_THE PROBLEM_
Produce as output only the lines below starting at the line with "30 [button] (291, 2069)" and continuing through the line with "25 [button] (543, 2052)", each one exactly as written.
#### INFORMATION SHOWN
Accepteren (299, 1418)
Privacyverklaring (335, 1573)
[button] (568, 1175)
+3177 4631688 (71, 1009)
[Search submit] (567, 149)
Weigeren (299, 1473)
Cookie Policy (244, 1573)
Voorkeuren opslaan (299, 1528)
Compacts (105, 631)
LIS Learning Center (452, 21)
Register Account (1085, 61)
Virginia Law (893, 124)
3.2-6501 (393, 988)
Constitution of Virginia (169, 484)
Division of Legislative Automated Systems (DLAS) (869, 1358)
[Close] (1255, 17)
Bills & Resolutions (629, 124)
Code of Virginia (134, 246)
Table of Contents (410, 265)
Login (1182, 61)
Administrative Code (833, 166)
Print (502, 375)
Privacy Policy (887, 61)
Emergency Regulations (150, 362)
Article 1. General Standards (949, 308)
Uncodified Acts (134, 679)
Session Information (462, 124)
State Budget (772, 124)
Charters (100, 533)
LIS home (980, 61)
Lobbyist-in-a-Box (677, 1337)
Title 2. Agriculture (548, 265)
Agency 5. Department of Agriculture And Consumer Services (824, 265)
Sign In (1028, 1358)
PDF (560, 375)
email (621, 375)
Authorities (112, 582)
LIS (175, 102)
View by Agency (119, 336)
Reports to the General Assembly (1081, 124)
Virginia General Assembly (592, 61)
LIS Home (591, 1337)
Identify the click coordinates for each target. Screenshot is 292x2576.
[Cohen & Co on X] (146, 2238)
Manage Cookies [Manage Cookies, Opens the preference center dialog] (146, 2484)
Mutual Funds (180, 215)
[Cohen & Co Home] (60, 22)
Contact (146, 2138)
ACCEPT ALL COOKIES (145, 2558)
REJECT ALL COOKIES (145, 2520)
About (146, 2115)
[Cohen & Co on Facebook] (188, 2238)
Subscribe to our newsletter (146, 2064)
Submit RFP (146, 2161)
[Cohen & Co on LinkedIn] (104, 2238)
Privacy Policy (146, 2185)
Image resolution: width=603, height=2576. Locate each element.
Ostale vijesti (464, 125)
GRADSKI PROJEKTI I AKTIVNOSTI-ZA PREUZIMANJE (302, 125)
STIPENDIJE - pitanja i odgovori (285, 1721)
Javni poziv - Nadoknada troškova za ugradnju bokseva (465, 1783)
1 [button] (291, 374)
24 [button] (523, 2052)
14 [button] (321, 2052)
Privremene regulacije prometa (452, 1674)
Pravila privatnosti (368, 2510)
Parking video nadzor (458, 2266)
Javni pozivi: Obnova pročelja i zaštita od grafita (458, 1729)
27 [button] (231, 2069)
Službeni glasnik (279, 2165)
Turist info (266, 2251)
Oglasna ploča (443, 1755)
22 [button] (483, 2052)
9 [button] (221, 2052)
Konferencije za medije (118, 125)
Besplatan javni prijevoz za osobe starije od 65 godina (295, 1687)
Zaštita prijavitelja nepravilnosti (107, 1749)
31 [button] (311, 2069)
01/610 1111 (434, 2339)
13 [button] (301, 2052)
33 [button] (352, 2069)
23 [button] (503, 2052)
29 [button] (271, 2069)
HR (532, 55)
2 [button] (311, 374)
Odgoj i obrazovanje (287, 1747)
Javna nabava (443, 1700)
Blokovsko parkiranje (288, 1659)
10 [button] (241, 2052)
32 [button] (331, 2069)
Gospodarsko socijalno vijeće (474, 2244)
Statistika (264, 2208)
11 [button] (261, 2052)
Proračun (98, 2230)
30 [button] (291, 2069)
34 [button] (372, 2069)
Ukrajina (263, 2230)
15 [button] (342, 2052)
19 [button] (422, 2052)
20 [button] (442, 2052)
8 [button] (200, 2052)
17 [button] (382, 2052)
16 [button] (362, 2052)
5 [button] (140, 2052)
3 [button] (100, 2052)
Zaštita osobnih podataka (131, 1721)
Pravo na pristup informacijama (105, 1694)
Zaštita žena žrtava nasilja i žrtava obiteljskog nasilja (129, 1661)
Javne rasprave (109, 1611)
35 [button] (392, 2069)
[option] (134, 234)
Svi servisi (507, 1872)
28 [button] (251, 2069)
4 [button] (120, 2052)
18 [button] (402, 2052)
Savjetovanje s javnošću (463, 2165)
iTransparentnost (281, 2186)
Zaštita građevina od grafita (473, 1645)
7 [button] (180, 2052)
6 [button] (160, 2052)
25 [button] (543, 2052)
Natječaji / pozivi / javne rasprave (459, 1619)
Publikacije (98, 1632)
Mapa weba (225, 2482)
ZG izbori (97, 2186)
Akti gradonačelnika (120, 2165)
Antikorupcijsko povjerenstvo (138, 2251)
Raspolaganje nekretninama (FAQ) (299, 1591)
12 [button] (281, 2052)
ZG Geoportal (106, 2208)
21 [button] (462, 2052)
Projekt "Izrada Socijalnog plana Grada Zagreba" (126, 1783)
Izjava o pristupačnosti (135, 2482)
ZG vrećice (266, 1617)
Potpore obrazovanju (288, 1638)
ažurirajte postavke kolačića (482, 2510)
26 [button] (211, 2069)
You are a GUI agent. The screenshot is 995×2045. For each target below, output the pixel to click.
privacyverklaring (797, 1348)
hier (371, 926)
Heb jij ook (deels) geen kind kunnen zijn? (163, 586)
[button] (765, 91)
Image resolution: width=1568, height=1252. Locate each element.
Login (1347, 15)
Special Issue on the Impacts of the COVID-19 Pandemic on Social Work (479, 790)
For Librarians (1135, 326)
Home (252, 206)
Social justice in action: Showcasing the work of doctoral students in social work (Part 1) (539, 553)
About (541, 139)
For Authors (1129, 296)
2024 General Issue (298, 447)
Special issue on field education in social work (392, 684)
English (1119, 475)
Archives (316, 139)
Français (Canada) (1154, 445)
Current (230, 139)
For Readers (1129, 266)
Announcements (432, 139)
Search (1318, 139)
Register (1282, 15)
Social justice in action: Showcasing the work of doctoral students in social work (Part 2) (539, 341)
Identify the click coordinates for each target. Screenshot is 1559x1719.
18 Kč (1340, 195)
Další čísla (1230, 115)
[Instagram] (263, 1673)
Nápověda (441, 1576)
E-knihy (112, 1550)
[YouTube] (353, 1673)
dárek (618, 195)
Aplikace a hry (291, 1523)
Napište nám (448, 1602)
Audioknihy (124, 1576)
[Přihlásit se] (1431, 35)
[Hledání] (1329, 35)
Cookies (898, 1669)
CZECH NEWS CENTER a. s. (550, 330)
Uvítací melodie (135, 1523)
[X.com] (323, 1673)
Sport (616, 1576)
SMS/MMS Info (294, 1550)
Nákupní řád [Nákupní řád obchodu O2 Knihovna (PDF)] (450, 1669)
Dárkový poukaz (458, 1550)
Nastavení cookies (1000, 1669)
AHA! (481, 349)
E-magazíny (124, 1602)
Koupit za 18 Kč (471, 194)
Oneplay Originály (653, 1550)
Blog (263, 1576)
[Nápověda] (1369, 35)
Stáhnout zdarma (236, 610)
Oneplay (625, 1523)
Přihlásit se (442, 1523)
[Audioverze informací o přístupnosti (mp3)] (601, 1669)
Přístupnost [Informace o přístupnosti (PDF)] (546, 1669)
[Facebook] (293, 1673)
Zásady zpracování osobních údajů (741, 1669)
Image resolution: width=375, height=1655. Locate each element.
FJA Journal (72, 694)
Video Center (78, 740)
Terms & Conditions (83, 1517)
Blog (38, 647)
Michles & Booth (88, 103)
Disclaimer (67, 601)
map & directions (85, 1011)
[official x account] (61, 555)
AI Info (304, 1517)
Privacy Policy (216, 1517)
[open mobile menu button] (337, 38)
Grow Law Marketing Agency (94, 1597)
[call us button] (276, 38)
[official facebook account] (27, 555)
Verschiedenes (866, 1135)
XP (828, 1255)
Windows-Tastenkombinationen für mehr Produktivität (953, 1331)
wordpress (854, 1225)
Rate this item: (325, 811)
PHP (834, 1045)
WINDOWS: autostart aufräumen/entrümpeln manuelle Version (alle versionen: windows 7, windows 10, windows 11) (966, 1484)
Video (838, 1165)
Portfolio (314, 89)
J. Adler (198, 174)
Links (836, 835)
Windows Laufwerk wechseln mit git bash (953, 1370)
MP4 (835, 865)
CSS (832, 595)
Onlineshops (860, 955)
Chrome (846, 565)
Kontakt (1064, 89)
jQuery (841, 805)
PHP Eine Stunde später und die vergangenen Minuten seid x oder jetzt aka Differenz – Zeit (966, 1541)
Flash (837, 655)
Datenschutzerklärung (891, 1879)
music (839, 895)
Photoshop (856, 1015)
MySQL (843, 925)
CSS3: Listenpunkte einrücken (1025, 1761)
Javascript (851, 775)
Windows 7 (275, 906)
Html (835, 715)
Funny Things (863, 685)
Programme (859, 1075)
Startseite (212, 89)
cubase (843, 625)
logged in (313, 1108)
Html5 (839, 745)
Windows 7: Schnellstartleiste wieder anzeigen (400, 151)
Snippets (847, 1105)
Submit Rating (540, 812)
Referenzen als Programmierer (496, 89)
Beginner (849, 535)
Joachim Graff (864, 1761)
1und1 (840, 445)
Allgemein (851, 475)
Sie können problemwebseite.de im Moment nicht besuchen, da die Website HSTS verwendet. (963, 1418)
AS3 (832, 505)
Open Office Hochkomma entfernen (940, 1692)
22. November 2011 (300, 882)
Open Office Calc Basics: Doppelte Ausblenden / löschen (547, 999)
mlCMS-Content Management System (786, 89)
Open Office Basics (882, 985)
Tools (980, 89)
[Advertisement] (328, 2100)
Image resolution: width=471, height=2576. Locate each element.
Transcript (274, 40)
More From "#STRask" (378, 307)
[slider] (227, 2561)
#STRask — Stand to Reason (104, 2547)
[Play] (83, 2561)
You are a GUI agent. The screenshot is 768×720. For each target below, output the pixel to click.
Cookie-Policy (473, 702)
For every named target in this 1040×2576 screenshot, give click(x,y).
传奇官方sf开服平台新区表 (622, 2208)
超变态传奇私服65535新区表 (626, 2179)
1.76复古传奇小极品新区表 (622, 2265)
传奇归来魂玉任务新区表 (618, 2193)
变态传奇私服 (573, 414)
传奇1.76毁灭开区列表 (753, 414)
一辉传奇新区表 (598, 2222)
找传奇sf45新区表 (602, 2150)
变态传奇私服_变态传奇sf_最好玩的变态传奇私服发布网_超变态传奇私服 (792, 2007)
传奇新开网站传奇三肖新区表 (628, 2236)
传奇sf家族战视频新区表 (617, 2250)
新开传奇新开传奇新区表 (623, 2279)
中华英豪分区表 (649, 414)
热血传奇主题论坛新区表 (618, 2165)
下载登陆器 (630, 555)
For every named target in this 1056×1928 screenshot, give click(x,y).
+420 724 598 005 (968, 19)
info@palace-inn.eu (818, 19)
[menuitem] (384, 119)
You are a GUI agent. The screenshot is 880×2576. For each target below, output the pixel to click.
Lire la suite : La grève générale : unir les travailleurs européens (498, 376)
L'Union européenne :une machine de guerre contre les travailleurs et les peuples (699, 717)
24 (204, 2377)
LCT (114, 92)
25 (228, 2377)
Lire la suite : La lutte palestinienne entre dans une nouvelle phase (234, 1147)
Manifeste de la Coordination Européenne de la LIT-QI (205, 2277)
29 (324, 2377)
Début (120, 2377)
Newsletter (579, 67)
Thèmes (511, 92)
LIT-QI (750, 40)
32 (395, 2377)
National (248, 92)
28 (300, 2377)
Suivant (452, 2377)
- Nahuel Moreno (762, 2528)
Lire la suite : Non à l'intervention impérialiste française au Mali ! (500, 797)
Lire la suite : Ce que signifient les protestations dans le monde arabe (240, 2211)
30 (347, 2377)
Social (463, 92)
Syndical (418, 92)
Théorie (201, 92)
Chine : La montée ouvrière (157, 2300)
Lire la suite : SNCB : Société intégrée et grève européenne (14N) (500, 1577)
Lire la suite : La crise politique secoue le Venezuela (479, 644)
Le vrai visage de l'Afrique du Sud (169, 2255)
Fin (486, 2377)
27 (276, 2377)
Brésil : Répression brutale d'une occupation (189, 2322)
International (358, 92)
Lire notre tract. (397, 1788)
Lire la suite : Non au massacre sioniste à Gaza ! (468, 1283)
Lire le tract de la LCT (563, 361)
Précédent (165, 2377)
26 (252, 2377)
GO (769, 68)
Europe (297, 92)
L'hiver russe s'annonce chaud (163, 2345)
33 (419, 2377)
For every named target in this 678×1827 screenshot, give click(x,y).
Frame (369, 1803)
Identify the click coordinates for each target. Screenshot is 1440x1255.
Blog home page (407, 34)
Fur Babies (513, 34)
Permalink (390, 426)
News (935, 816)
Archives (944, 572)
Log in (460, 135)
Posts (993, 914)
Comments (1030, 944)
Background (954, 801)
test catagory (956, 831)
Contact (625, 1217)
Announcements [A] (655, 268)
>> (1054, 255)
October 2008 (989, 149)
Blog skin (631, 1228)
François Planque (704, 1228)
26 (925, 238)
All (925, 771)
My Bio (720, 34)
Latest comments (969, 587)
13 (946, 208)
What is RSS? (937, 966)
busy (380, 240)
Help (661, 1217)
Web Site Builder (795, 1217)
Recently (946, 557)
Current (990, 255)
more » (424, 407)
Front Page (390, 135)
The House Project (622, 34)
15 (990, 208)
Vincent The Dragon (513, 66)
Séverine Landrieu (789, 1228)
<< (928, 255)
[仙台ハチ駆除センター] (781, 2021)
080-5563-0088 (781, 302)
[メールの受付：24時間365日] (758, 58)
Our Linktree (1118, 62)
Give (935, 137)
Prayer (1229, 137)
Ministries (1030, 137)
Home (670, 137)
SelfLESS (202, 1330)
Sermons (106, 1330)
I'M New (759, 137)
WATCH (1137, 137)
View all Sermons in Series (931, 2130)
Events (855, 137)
########
_YOUR SOLUTION_
30 [button] (291, 2069)
34 [button] (372, 2069)
Ukrajina (263, 2230)
15 [button] (342, 2052)
19 [button] (422, 2052)
20 [button] (442, 2052)
8 [button] (200, 2052)
17 [button] (382, 2052)
16 [button] (362, 2052)
5 [button] (140, 2052)
3 [button] (100, 2052)
Zaštita osobnih podataka (131, 1721)
Pravo na pristup informacijama (105, 1694)
Zaštita žena žrtava nasilja i žrtava obiteljskog nasilja (129, 1661)
Javne rasprave (109, 1611)
35 [button] (392, 2069)
[option] (134, 234)
Svi servisi (507, 1872)
28 [button] (251, 2069)
4 [button] (120, 2052)
18 [button] (402, 2052)
Savjetovanje s javnošću (463, 2165)
iTransparentnost (281, 2186)
Zaštita građevina od grafita (473, 1645)
7 [button] (180, 2052)
6 [button] (160, 2052)
25 [button] (543, 2052)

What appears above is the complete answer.